Google sra737, go to Tools and filter the date frame to Past Month. Now, find the 3rd result down, which should be "Niraparib - Janssen/Merck/GlaxoSmithKline - AdisInsight". You'll see it was updated 9th June - 1 day after HBD's results revelation. The text snippet reads "with metastatic castration-resistant prostate cancer (mCRPC) (SRA737-03; ... tolerated dose and schedule of SRA 737 in combination with niraparib and to ...". Visit the result and you'll see no mention of SRA737. Nothing. Last update was June 2nd 2022. If anyone has a login, it might just unearth what WiP knows? Interesting indeed.
Interesting:
cisplatin = Bristol Myers
gemcitabine = Eli Lilly
Not sure if this has been posted before but the results were submitted for review for a third time on 8th June having twice failed the National Library of Medicine's QC process.
https://clinicaltrials.gov/ct2/show/results/NCT02797977?term=sra737&draw=2&rank=2
The National Library of Medicine QC review assesses for apparent errors, deficiencies, or inconsistencies.

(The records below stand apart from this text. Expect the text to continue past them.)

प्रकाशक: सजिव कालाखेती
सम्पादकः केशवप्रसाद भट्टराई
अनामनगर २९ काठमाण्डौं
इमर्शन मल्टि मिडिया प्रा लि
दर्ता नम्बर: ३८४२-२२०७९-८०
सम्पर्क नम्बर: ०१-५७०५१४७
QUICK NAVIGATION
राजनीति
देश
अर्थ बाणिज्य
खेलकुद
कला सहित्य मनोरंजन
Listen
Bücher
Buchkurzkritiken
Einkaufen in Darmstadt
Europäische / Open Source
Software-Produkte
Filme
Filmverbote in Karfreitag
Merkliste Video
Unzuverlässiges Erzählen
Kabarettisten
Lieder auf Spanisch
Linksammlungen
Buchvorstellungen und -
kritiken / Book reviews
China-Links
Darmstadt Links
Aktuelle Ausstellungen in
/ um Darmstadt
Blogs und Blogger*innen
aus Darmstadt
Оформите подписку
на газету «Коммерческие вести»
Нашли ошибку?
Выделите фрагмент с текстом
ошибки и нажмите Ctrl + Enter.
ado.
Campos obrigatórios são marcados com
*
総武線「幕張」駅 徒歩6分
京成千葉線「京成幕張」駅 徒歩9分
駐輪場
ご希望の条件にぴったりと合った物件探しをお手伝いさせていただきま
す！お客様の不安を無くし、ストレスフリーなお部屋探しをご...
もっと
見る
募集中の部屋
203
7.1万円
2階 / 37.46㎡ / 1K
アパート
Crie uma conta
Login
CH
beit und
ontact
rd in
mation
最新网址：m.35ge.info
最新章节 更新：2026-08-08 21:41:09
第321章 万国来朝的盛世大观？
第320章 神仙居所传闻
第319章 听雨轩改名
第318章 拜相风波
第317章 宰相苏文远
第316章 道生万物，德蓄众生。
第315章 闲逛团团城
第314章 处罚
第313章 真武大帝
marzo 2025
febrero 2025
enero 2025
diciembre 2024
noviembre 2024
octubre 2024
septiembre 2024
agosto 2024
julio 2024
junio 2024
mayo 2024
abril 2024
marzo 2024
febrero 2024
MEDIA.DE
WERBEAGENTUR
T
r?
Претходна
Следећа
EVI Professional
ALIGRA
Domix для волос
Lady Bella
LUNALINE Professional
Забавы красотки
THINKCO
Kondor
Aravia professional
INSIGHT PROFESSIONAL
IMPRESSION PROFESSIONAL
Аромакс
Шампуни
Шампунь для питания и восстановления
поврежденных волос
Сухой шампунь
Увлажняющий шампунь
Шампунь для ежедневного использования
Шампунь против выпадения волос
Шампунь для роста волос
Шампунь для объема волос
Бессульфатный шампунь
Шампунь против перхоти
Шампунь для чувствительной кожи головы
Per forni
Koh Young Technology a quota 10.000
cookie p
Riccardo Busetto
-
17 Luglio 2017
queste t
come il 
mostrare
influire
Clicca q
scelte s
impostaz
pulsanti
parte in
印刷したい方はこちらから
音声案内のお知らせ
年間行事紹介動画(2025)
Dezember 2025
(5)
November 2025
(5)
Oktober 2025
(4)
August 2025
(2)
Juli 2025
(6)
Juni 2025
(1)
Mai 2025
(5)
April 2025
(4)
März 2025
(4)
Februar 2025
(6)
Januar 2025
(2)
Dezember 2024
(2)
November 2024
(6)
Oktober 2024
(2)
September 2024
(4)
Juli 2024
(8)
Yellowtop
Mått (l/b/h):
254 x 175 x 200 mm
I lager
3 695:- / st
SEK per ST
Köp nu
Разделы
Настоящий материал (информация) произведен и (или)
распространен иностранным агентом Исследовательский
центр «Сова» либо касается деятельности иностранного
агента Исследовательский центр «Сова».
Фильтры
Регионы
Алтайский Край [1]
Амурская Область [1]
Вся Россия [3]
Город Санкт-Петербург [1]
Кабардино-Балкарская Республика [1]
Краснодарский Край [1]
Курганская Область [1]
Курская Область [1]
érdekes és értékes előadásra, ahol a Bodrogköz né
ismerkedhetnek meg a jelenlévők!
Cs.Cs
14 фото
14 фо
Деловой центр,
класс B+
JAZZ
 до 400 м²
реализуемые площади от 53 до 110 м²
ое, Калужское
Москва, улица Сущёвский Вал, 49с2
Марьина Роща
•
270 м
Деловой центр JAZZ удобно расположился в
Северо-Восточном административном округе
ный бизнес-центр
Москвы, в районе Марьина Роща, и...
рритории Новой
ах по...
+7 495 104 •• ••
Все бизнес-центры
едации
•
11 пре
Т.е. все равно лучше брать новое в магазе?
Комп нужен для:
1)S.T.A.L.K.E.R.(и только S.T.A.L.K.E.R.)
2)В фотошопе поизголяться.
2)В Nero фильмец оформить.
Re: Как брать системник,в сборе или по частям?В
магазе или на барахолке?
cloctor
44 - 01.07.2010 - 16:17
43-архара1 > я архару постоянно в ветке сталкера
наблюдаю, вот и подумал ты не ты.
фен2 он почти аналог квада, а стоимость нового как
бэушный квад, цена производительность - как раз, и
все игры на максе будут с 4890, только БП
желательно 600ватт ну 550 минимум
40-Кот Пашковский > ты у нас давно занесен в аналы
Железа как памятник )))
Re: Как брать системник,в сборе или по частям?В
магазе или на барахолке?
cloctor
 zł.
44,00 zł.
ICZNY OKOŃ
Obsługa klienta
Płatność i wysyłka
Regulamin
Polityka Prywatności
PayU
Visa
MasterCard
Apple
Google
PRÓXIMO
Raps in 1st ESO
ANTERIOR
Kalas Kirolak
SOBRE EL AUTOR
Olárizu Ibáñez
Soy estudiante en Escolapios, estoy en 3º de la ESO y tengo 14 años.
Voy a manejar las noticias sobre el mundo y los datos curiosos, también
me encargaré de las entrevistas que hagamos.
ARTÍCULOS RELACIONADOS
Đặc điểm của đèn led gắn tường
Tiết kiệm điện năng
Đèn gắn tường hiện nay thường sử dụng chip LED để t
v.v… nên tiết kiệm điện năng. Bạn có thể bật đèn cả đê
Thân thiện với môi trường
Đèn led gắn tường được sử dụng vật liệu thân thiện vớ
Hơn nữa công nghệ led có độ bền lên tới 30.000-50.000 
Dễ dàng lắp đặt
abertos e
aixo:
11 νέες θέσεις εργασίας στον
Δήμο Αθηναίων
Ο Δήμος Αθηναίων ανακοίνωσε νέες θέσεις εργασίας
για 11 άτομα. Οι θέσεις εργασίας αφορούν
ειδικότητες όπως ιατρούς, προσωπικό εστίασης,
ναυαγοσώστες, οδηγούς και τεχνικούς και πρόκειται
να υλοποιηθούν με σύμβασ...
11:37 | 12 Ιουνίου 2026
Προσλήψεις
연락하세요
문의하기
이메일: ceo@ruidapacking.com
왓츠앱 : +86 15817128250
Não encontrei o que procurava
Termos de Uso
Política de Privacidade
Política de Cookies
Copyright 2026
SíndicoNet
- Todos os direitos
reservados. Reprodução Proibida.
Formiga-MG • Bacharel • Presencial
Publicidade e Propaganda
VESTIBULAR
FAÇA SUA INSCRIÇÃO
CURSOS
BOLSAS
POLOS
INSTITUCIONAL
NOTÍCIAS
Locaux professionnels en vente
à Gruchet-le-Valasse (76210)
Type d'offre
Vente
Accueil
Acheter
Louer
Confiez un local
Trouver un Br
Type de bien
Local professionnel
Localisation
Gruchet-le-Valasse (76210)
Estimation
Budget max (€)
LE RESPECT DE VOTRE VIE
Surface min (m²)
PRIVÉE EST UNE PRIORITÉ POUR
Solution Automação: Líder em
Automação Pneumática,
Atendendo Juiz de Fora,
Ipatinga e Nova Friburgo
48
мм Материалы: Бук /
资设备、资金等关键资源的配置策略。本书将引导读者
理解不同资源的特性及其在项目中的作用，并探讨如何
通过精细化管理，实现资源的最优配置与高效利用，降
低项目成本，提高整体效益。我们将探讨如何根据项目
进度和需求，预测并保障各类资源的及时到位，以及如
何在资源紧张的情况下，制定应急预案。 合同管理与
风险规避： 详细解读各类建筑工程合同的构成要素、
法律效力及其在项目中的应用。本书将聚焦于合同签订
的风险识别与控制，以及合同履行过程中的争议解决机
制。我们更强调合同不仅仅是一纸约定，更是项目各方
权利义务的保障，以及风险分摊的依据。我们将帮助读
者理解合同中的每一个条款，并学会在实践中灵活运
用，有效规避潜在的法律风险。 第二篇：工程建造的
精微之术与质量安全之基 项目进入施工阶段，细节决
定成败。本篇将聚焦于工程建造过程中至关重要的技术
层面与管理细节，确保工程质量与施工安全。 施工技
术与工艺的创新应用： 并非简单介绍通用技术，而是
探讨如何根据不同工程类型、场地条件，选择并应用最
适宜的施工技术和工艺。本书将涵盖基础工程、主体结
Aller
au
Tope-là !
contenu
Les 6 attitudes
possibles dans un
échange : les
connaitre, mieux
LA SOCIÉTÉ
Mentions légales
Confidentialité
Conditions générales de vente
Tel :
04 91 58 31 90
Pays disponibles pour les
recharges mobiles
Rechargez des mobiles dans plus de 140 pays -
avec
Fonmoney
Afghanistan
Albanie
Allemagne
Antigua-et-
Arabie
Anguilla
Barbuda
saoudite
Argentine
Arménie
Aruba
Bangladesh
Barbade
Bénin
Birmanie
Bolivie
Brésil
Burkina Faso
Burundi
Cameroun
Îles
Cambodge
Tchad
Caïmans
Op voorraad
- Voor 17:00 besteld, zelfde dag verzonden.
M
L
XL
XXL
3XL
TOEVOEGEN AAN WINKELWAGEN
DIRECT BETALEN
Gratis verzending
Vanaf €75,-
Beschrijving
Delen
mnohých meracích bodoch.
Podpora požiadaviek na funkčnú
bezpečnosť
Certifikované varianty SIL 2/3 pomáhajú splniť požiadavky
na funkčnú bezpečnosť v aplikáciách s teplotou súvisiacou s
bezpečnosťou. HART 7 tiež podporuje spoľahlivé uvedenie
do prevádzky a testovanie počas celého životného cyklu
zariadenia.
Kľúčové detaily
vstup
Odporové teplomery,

The definition of 'Results returned after Quality Control review, is -
"The date on which the National Library of Medicine provided quality control (QC) review comments to the study sponsor or investigator. The sponsor or investigator must address major issues identified in the review comments. If there is a date listed for results returned after quality control review, but there is not a subsequent date listed for results submitted to ClinicalTrials.gov, this means that the submission is pending changes by the sponsor or investigator."
Might be nothing, might be something but I imagine the people at GSK are watching this one closely.